This type of puzzle (or at least a variant of it) is a staple in AoC. My initial assumption was to optimize for performance with large sets; but then I decided “oh, screw it and let’s see if really part two will have thousands of iterations”. From there, implementation was simple; and actually that was a good choice, because extending for part two was quite simple, and performance was not a problem (around two seconds). After a couple of optimizations, I was able to get in the below-second ballpark. Interestingly, the bulk optimization was to remove memoization, and instead use a generator (instead of small list) with an early exit in the loop using it. Another optimization, made the code uglier – but it was able to make it much faster (around a quarter of second) so I had to leave it. The previous solution was iterating over node neighbors twice: the first time to get all the candidates for being active, and then to get all their neighbors. However, this can be merged into one single (nested!) loop, recreating the graph. Not nice, but works better – as often with performance optimizations.
John Horton Conway (1937-2020)
I remember first implementing game of life in Turbo Pascal. I should still have
that code, somewhere; I am pretty sure it would make me frown for its ugliness.

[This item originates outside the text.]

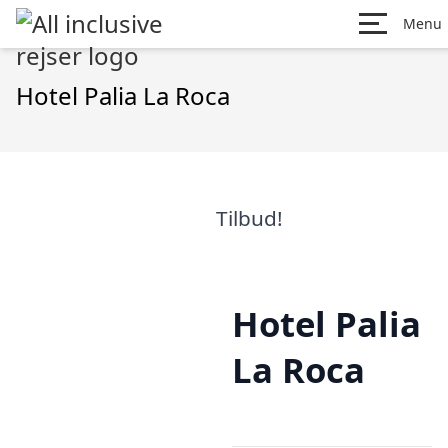
Menu
Hotel Palia La Roca
Tilbud!
Hotel Palia
La Roca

But I remember watching those patterns, moving around the screen, and hitting performance limits (I did not know about complexity at the time) of my computer when I wanted to make a version that could fully exploit the incredibly high resolution of my graphic card.
All of that, was out of an article I read on an old “Scientific American” found in my father’s collection.
Since then, I reimplemented it countless times; for my pleasure, in interviews, in AoC (at least in some variant). And it was always fun.
This time, however, it was a bit sad.